The teenage years are awkward all by themselves. Dealing with physical changes and changes in friendships. First dates and first pimples. Peer pressure and parental pressure. It’s a very volatile time in life. Sometimes teens are very vocal about how they feel. Other times, they can seem okay while they’re emotions are all over the place. If their parents are going through a divorce, it is yet another change. Something else to get used to. In this time, it is important to stay in tune with how they’re feeling - even if they say they’re "fine."
One thing that can be a help is to maintain a level of consistency in daily routines. If at all possible, keeping with the same school and afterschool regimen can help the adjustment process. It will still be obvious that now mom lives over here and dad lives over there. It is what it is. Life is change. You may as well embrace it. Introduce a new activity that you can do together.
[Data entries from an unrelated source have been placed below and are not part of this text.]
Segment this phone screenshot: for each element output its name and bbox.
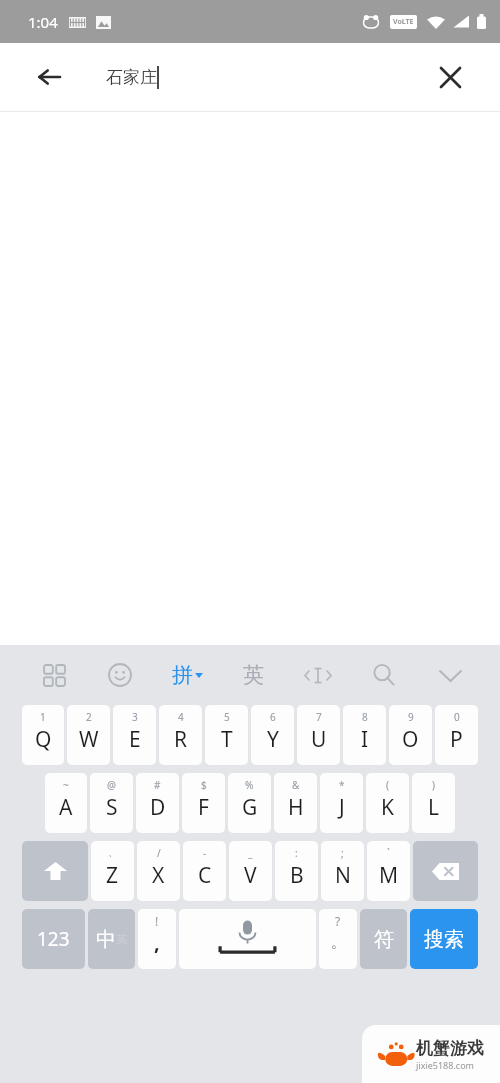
staticText: - bbox=[203, 846, 207, 860]
staticText: O bbox=[402, 725, 419, 754]
button[interactable]: 4 bbox=[159, 705, 202, 765]
staticText: W bbox=[79, 725, 99, 754]
staticText: S bbox=[106, 793, 118, 822]
button[interactable]: 9 bbox=[389, 705, 432, 765]
staticText: VoLTE bbox=[393, 17, 414, 27]
staticText: 。 bbox=[331, 934, 345, 952]
button[interactable]: 8 bbox=[343, 705, 386, 765]
staticText: _ bbox=[248, 846, 253, 860]
button[interactable]: 123 bbox=[22, 909, 85, 969]
staticText: 3 bbox=[132, 710, 138, 724]
button[interactable]: 中 bbox=[88, 909, 135, 969]
staticText: D bbox=[150, 793, 166, 822]
staticText: 4 bbox=[178, 710, 184, 724]
staticText: 6 bbox=[270, 710, 276, 724]
staticText: 123 bbox=[37, 926, 70, 952]
staticText: 1 bbox=[40, 710, 46, 724]
button[interactable]: @ bbox=[90, 773, 133, 833]
button[interactable]: Emoji bbox=[102, 657, 138, 693]
staticText: / bbox=[157, 846, 161, 860]
button[interactable]: 0 bbox=[435, 705, 478, 765]
staticText: # bbox=[154, 778, 161, 792]
button[interactable]: Back bbox=[27, 55, 71, 99]
staticText: ; bbox=[341, 846, 344, 860]
button[interactable]: Clear bbox=[428, 55, 472, 99]
button[interactable]: ` bbox=[367, 841, 410, 901]
staticText: N bbox=[335, 861, 351, 890]
staticText: 1:04 bbox=[28, 12, 58, 32]
staticText: 机蟹游戏 bbox=[416, 1038, 484, 1059]
button[interactable]: 2 bbox=[67, 705, 110, 765]
staticText: 石家庄 bbox=[106, 67, 157, 88]
staticText: 、 bbox=[108, 846, 118, 859]
staticText: M bbox=[379, 861, 399, 890]
staticText: & bbox=[292, 778, 300, 792]
button[interactable]: * bbox=[320, 773, 363, 833]
staticText: ` bbox=[387, 846, 390, 860]
button[interactable]: 搜索 bbox=[410, 909, 478, 969]
button[interactable]: ) bbox=[412, 773, 455, 833]
button[interactable]: ( bbox=[366, 773, 409, 833]
staticText: 英 bbox=[116, 932, 127, 946]
staticText: J bbox=[339, 793, 345, 822]
button[interactable]: Layouts bbox=[36, 657, 72, 693]
staticText: Y bbox=[267, 725, 279, 754]
staticText: * bbox=[339, 778, 345, 792]
staticText: C bbox=[198, 861, 212, 890]
staticText: ~ bbox=[63, 778, 69, 792]
staticText: 8 bbox=[362, 710, 368, 724]
staticText: B bbox=[290, 861, 304, 890]
staticText: T bbox=[221, 725, 233, 754]
button[interactable]: & bbox=[274, 773, 317, 833]
staticText: @ bbox=[107, 778, 116, 792]
button[interactable]: Search bbox=[366, 657, 402, 693]
staticText: 中 bbox=[96, 927, 116, 952]
staticText: I bbox=[361, 725, 369, 754]
staticText: ) bbox=[432, 778, 435, 792]
button[interactable]: 英 bbox=[237, 656, 270, 694]
staticText: K bbox=[381, 793, 394, 822]
button[interactable]: : bbox=[275, 841, 318, 901]
button[interactable]: $ bbox=[182, 773, 225, 833]
button[interactable]: Shift bbox=[22, 841, 88, 901]
staticText: L bbox=[428, 793, 440, 822]
button[interactable]: Space bbox=[179, 909, 316, 969]
button[interactable]: 1 bbox=[22, 705, 64, 765]
staticText: Q bbox=[35, 725, 52, 754]
button[interactable]: 5 bbox=[205, 705, 248, 765]
staticText: 搜索 bbox=[424, 927, 464, 952]
staticText: jixie5188.com bbox=[416, 1059, 474, 1071]
staticText: $ bbox=[201, 778, 207, 792]
button[interactable]: 6 bbox=[251, 705, 294, 765]
staticText: 7 bbox=[316, 710, 322, 724]
staticText: P bbox=[450, 725, 463, 754]
button[interactable]: ; bbox=[321, 841, 364, 901]
staticText: , bbox=[154, 929, 160, 956]
staticText: U bbox=[311, 725, 327, 754]
button[interactable]: % bbox=[228, 773, 271, 833]
button[interactable]: / bbox=[137, 841, 180, 901]
button[interactable]: # bbox=[136, 773, 179, 833]
button[interactable]: ? bbox=[319, 909, 357, 969]
staticText: ( bbox=[386, 778, 389, 792]
button[interactable]: Hide keyboard bbox=[432, 657, 468, 693]
button[interactable]: ! bbox=[138, 909, 176, 969]
button[interactable]: - bbox=[183, 841, 226, 901]
button[interactable]: 3 bbox=[113, 705, 156, 765]
staticText: Z bbox=[106, 861, 119, 890]
staticText: G bbox=[242, 793, 258, 822]
button[interactable]: ~ bbox=[45, 773, 87, 833]
button[interactable]: Move cursor bbox=[300, 657, 336, 693]
staticText: % bbox=[245, 778, 254, 792]
staticText: 拼 bbox=[172, 662, 193, 688]
button[interactable]: Backspace bbox=[413, 841, 478, 901]
button[interactable]: 符 bbox=[360, 909, 407, 969]
button[interactable]: 7 bbox=[297, 705, 340, 765]
button[interactable]: 、 bbox=[91, 841, 134, 901]
button[interactable]: 拼 bbox=[168, 658, 207, 692]
staticText: ? bbox=[335, 913, 341, 929]
staticText: H bbox=[288, 793, 304, 822]
staticText: ! bbox=[155, 913, 159, 929]
button[interactable]: _ bbox=[229, 841, 272, 901]
staticText: V bbox=[244, 861, 257, 890]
Let your teenager help plan the interest with you. It will help the bonding process and it will give your child a sense of control in a time when they don’t feel they have any.
Teenagers tend to think they are more grownup than they are. They are too old to hold your hand to cross the street. And they may not think it’s cool for you to show them affection in public. But your teenage kids are still kids and will likely need your help in this transition. They may put on a brave face, but they can still be pretty vulnerable. Let them know that you are there for them, even if they have nothing to say.